El mercado actual se mueve en una parte pequeña gracias a la economía real, la productiva, la que se ve, y en su parte más grande, la del león, por el impulso de la economía financiera, la especulativa. Dentro de esta última pulula como pez en el agua el contrato de futuros, en esencia un acuerdo que obliga a las partes a comprar o vender bienes o valores en una fecha determinada. Con esta fórmula se da un precio fijo hoy a la venta que se producirá mañana. El contratante se compromete a comprar (no a producir) trigo, manzanas, lo que sea, a una cotización que se fija hoy. De tal manera que esta operación mediatiza lo que va a ocurrir mañana.

Los gobiernos se constituyen a la fuerza, en caso de las dictaduras, y basados en unas normas que establecen las constituciones, en las democracias. Pero en ambos casos, cuando nacen, están contratando futuro; en el primer caso hipotecados por la injusticia y en el segundo por la esperanza.
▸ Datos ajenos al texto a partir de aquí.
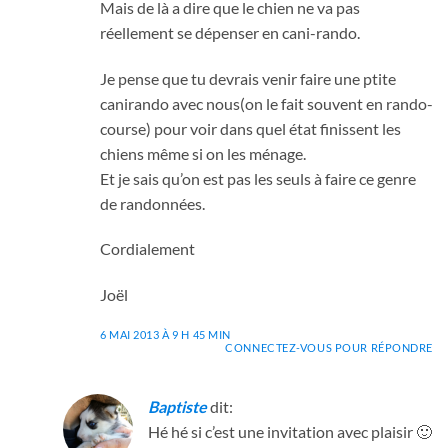
Mais de là a dire que le chien ne va pas
réellement se dépenser en cani-rando.
Je pense que tu devrais venir faire une ptite
canirando avec nous(on le fait souvent en rando-
course) pour voir dans quel état finissent les
chiens même si on les ménage.
Et je sais qu’on est pas les seuls à faire ce genre
de randonnées.
Cordialement
Joël
6 MAI 2013 À 9 H 45 MIN
CONNECTEZ-VOUS POUR RÉPONDRE
Baptiste
dit:
Hé hé si c’est une invitation avec plaisir 🙂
Ese miedo a fijar el precio hoy a lo que se venderá mañana es lo que está atrancando la formación de Gobierno en España. Nadie se fía de nadie. Los partidos están acogotados por las líneas rojas que marcan el sentido común y los militantes. Hay tantos interrogantes que cuesta dar carta blanca a alguien, ese que tiene que comprar contratos de futuro.

La base de los gobiernos de las democracias son los partidos políticos. No hay otra forma de organizar el Estado. Y para gobernar se necesitan mayorías. Cuando se conforman no hay problema, hay Ejecutivo, pero si no vienen los atranques como ahora. ¿Qué hacemos si no hay quien nos asegure que el resultado va a ser diferente al del 20-N?

Lástima que no se pueda gobernar, de verdad, proporcionalmente a los resultados electorales. Tantos votos, tantas responsabilidades, tantos ministerios, tantas direcciones generales. Eso, claro, sería jauja. Y no, claro, estamos en España.